The festival draws thousands of Wagner fans to Bayreuth every summer. It is very difficult to get tickets, because demand (estimated at 500,000) greatly exceeds supply (58,000 tickets); the waiting time is between five and ten years (or more). The process entails submitting an order form every summer, applicants are usually successful after about ten years. Failure to make an application every year results in being placed at the back of the queue. Although some tickets are allocated by lottery, preference is given to members of the Society of Friends of Bayreuth (financial donors), famous patrons, and to regional and international Wagner societies, which are distributed to their own members through lottery or the willingness to pay a high contribution.

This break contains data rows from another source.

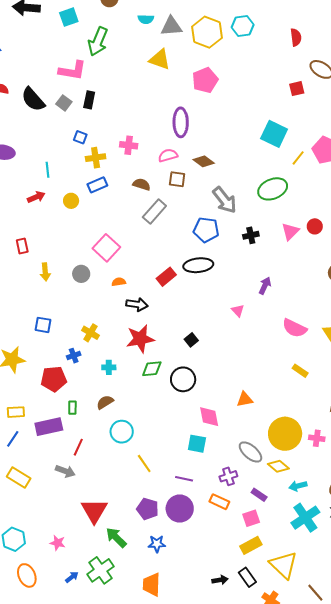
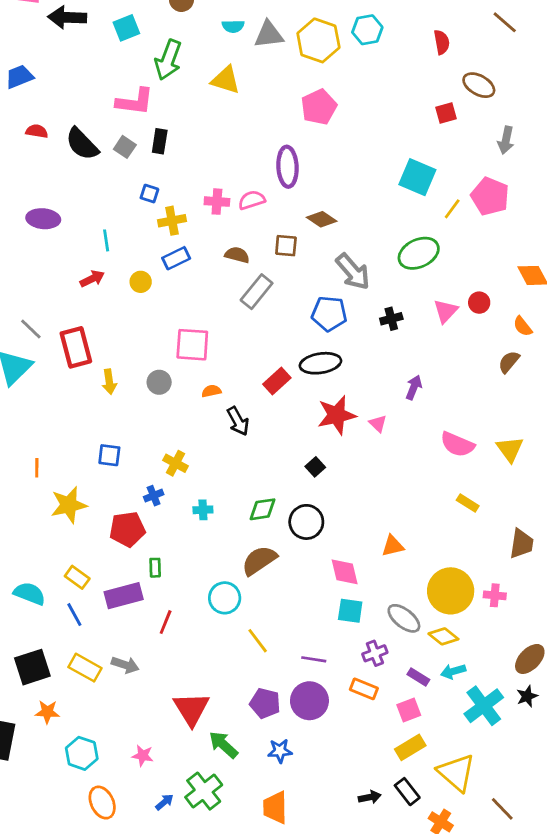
yellow triangle: (160, 59) -> (226, 80), moved
pink semicircle: (168, 155) -> (252, 200), moved
red rectangle: (22, 246) -> (76, 347), size x1.8
pink square: (106, 248) -> (192, 345), turned -36
black arrow: (137, 304) -> (238, 421), turned 55
red star: (140, 339) -> (337, 415), moved
brown semicircle: (105, 402) -> (259, 560), moved, size x1.5
yellow rectangle: (16, 412) -> (77, 577), turned 42
blue line: (13, 439) -> (74, 615), turned -60
cyan square: (197, 444) -> (350, 611), moved
gray arrow: (65, 471) -> (125, 665), moved
cyan arrow: (298, 486) -> (453, 671), moved

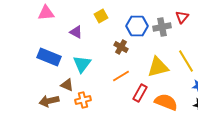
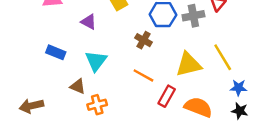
blue rectangle: (49, 57) -> (56, 52), size x0.7
orange line: (121, 76) -> (143, 75), turned 60
brown arrow: (49, 101) -> (31, 106), moved

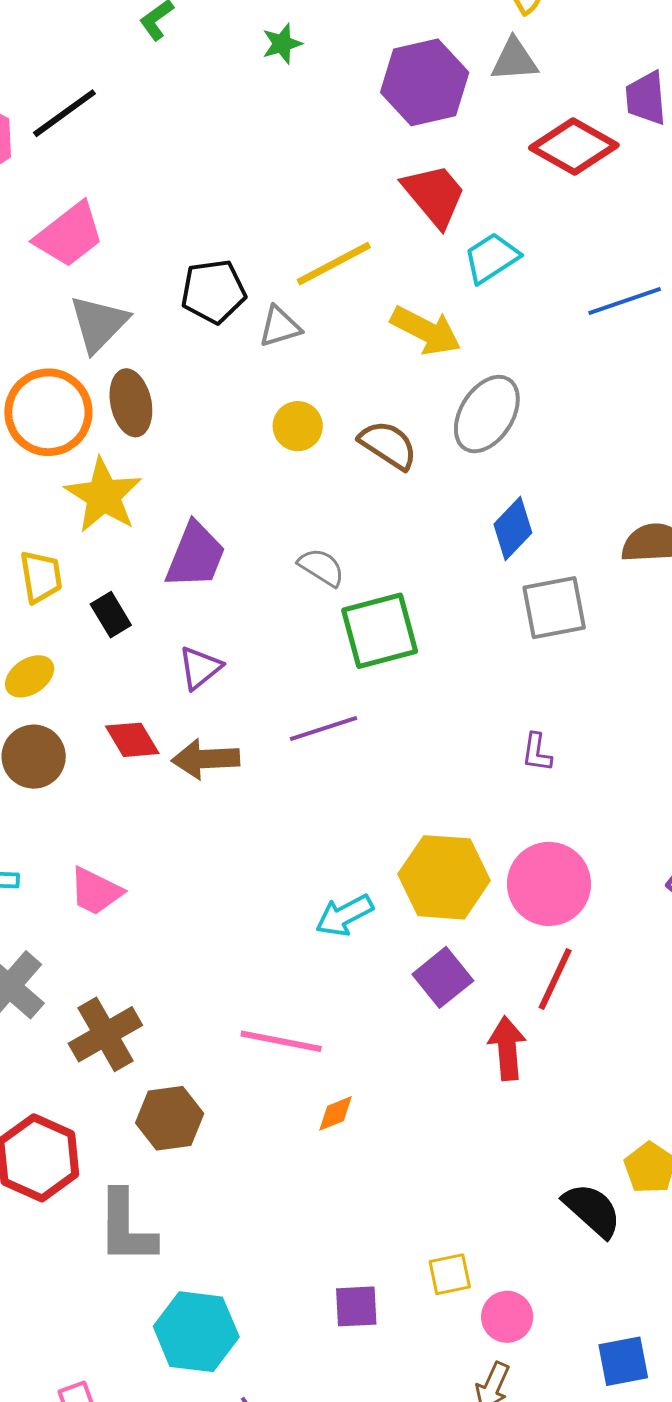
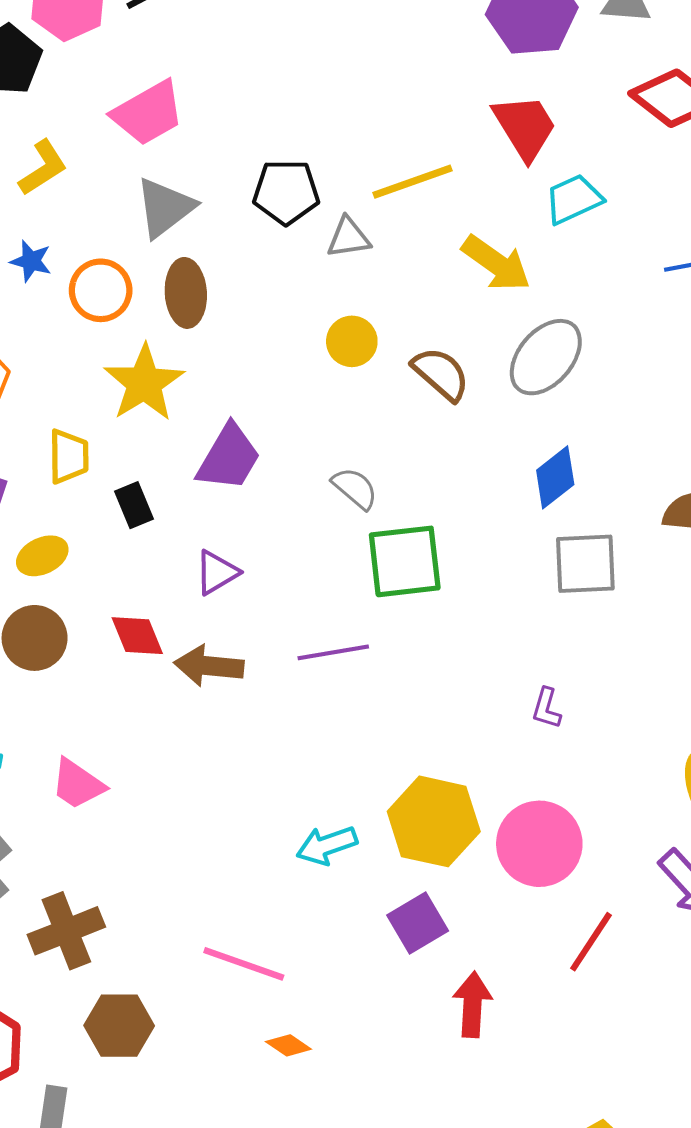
orange circle: (48, 412) -> (101, 290), size x0.7
red line: (555, 979) -> (591, 942), moved
orange diamond: (336, 1113) -> (288, 1045), turned 48

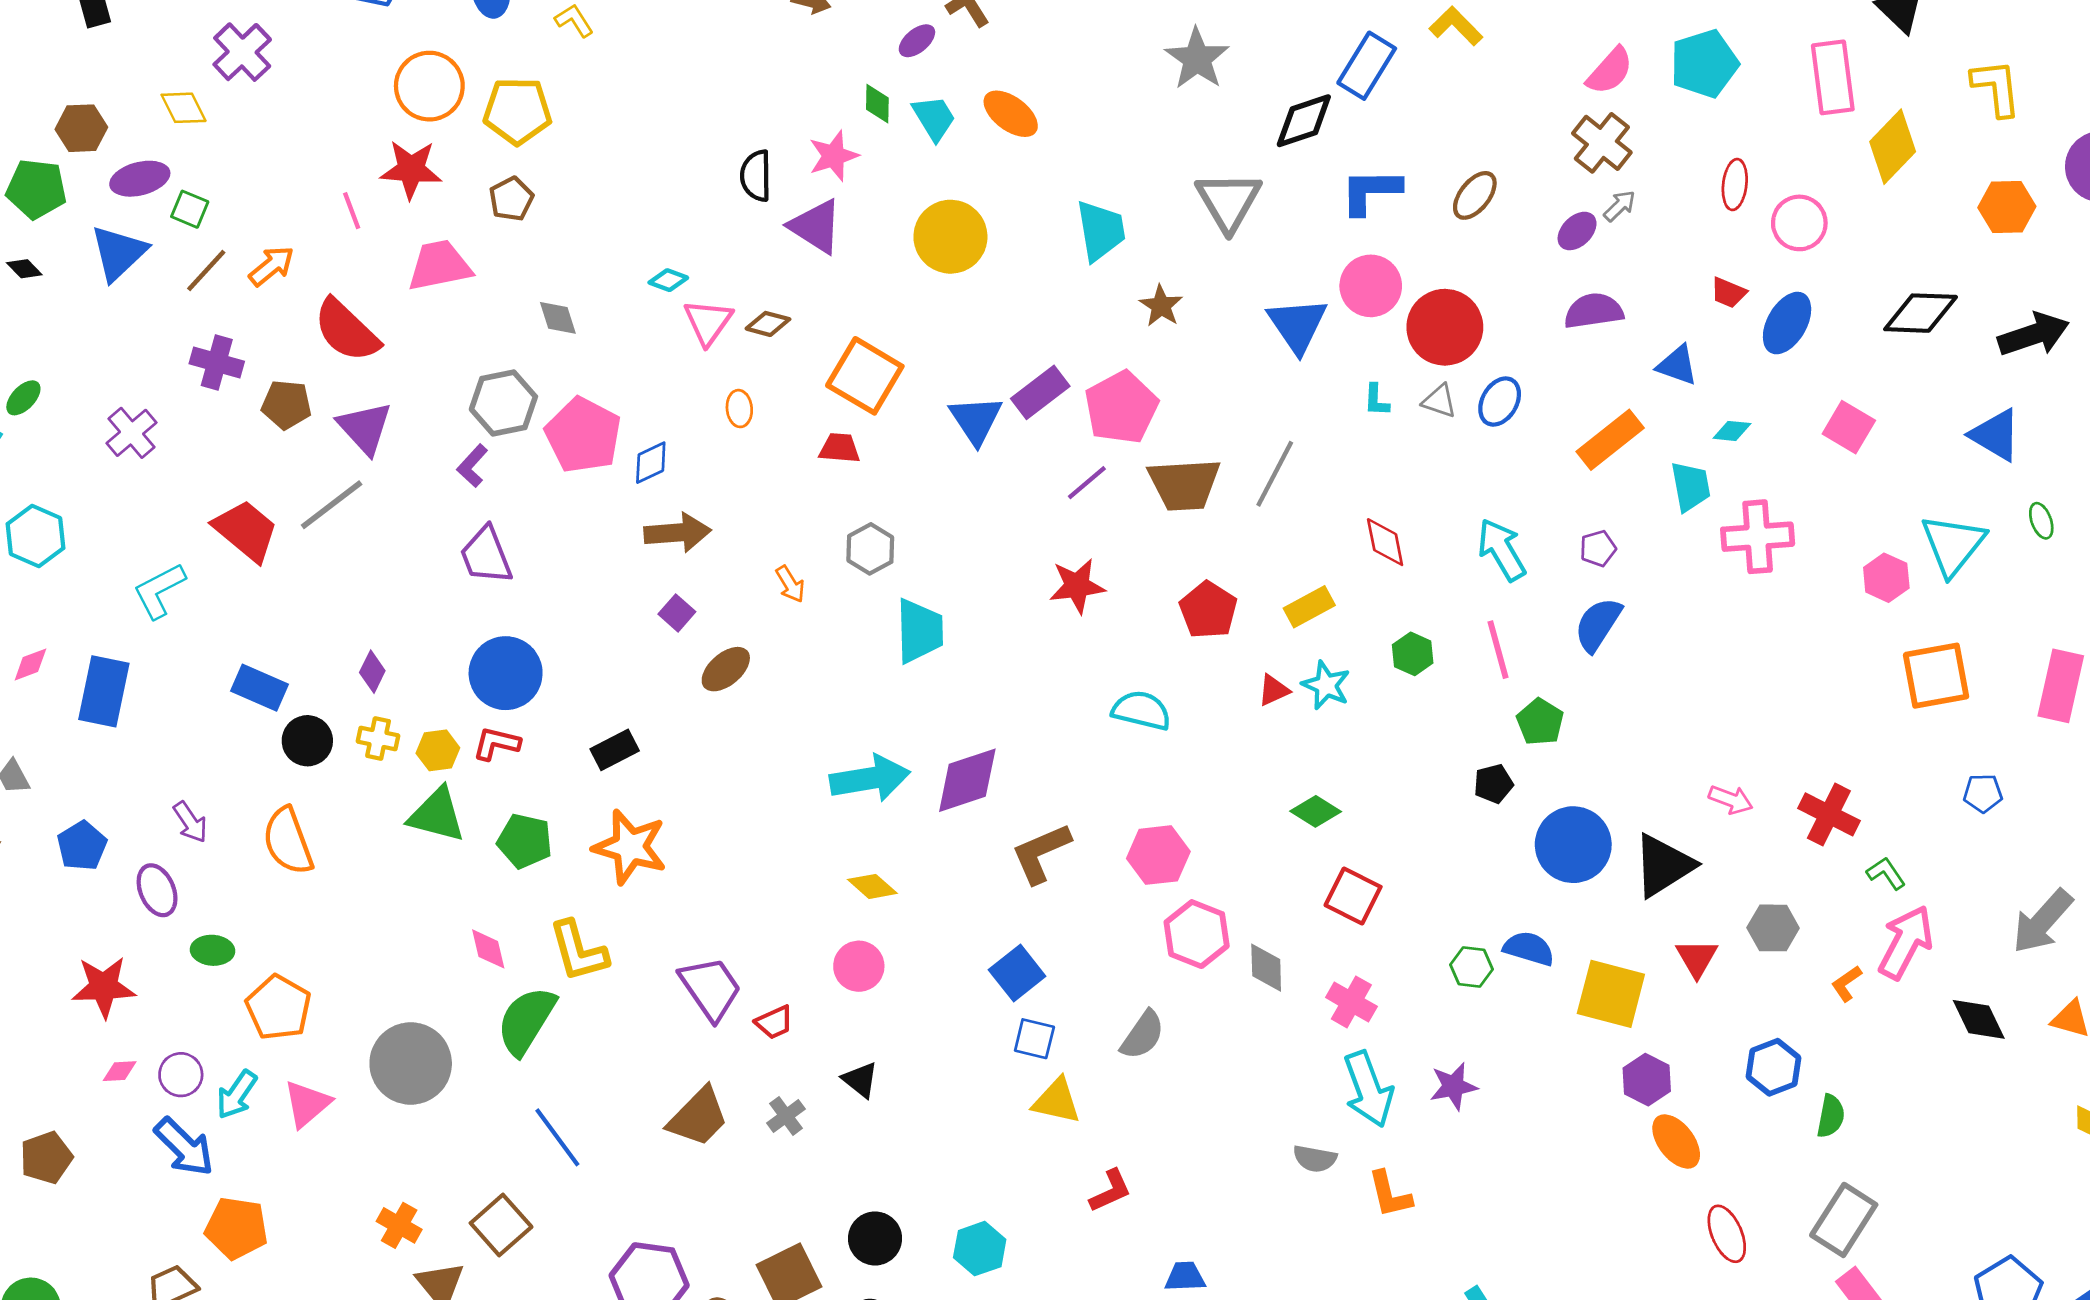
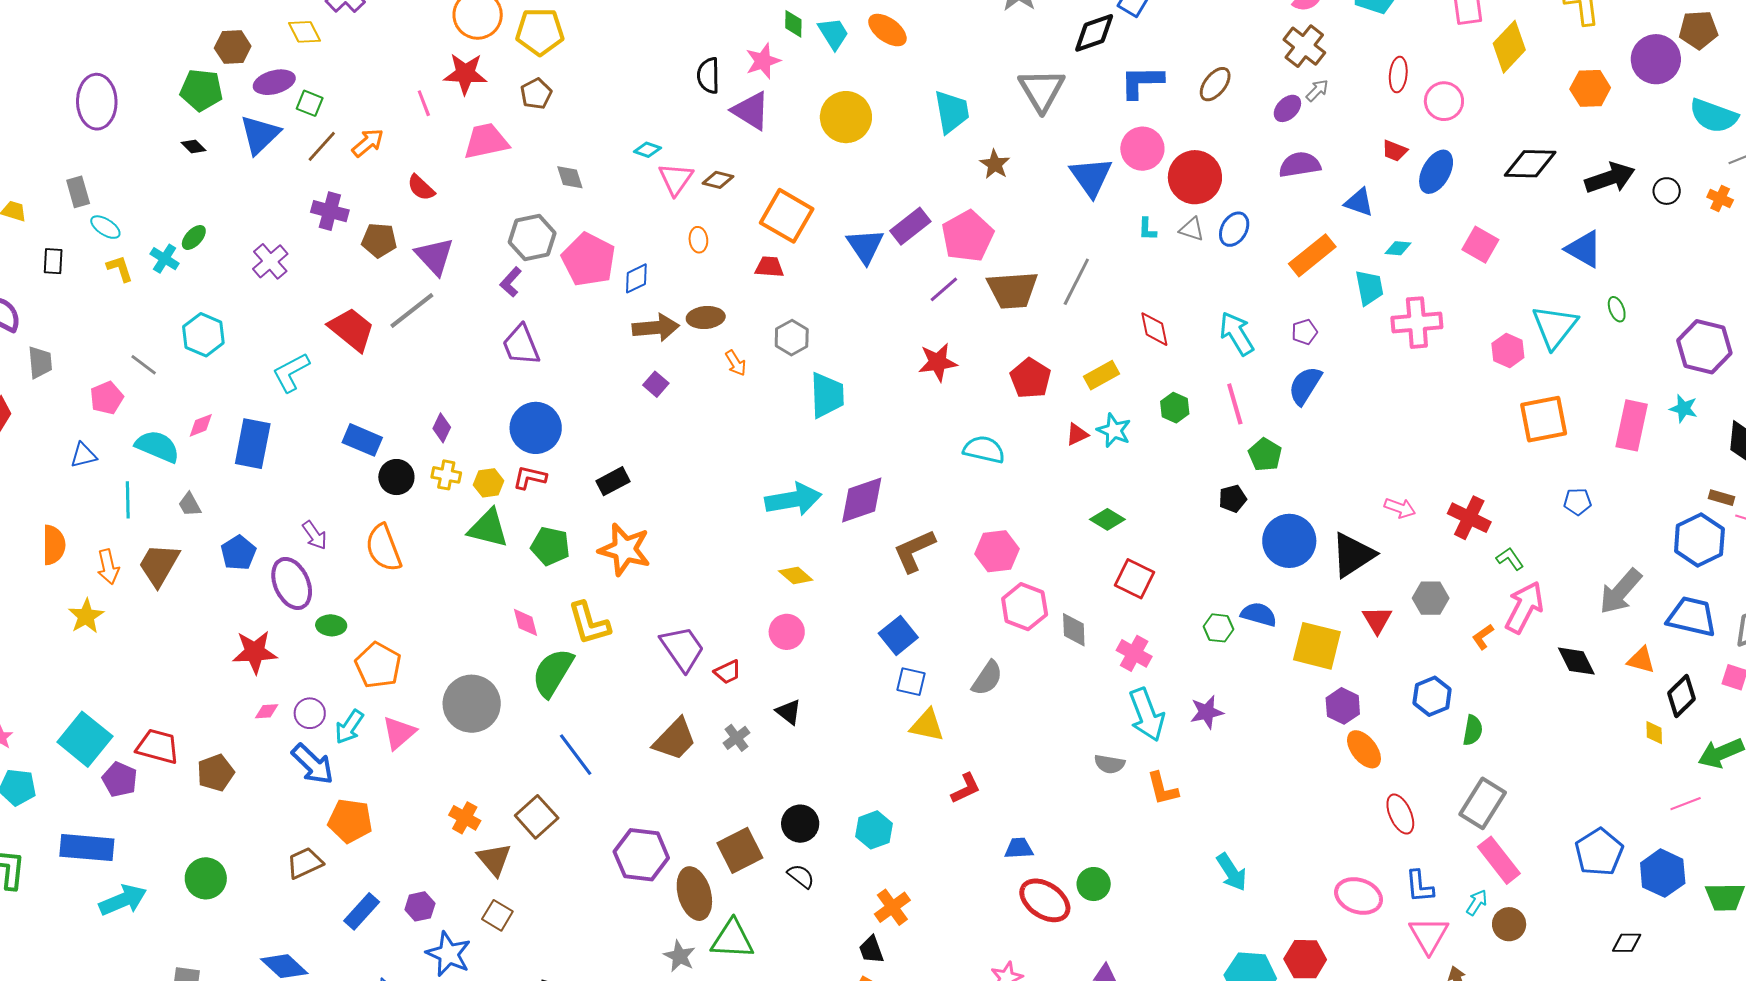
red semicircle: (346, 330) -> (421, 188), size x0.6
brown ellipse: (726, 669) -> (706, 317), moved, turned 36
purple ellipse: (157, 890) -> (292, 583), size x1.4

However, in 2013 tickets for one opera production were offered exclusively online, on a first come first served basis with no preferential eligibility. It is reported that they sold out within seconds. This offer was repeated for the 2014 season, with tickets being available for eight performances including one complete Ring cycle. As of 2014, retail ticket prices ranged from €320 for a front row stalls seat to €45 for a gallery (third level) back row seat.
The Festival authorities assiduously police the traffic of tickets, and monitor sites such as eBay. If the authorities suspect that a ticket has been resold without their consent (in practice, this means at a higher price than its face value ), they may demand identification from the ticket holder on presentation and refuse entry to those who cannot prove to have purchased their tickets legitimately. In practice, this is uncommon.
In 2011 it was revealed that German Bundesrechnungshof (federal audit office) were investigating the situation where, for a publicly subsidised event, only 40 percent of the tickets were actually available to the general public. Early in 2012 it was announced that changes would be made to the allocation system, including the ending of allocations to Wagner Societies (but not including the Society of Friends of Bayreuth as they make a substantial financial contribution) and a reduction in the proportion reserved for travel agents and hotels. As a result, the proportion of tickets available to the general public would increase to about 65 percent of the total available.
Der Ring des Nibelungen
A new production of Der Ring des Nibelungen is presented every five to seven years, following a year in which no Ring is presented. In years in which the Ring is staged, three other operas are presented as well. When no Ring is staged, five other operas are presented. Tickets for the Ring are normally sold only as a complete set for all four performances.
The newest production of the Ring (by Frank Castorf) premiered in 2013, to the extreme displeasure of the audience.